— Exercise description —
A complete answer lists every line of the material where the string "Raja" occurs.

— Entries shown —
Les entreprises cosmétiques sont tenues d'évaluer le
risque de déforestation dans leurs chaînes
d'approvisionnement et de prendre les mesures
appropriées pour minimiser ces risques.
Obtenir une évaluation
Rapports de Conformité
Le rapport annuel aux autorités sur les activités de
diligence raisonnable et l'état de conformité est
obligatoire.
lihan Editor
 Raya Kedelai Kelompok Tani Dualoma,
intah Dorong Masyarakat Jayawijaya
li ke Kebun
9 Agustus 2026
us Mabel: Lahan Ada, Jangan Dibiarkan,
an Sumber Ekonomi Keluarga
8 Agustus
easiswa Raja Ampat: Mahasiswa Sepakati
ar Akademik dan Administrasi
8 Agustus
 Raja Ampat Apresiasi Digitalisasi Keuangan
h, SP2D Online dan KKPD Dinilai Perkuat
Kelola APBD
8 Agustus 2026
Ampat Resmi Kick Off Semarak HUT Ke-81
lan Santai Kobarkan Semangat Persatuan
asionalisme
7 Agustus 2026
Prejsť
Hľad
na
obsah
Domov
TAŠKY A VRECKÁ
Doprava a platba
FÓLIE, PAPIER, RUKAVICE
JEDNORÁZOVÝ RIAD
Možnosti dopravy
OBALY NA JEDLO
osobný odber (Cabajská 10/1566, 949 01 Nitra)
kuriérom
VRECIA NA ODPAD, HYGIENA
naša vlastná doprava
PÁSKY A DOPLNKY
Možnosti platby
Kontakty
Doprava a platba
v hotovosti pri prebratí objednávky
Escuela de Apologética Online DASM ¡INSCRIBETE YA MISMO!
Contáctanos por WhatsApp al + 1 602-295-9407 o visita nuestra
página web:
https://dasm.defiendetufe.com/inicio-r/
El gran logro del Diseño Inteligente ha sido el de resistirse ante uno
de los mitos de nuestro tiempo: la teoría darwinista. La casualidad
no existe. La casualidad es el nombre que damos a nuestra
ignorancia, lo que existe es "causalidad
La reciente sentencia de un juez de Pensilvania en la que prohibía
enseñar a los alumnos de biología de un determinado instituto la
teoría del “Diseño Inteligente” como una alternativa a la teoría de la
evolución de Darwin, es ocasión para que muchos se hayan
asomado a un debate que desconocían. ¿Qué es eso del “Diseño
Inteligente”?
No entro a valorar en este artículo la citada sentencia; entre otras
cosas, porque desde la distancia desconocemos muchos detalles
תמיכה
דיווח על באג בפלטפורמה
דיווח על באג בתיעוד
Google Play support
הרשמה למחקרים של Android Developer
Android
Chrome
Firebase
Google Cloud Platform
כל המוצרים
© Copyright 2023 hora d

— The answer —
easiswa Raja Ampat: Mahasiswa Sepakati
 Raja Ampat Apresiasi Digitalisasi Keuangan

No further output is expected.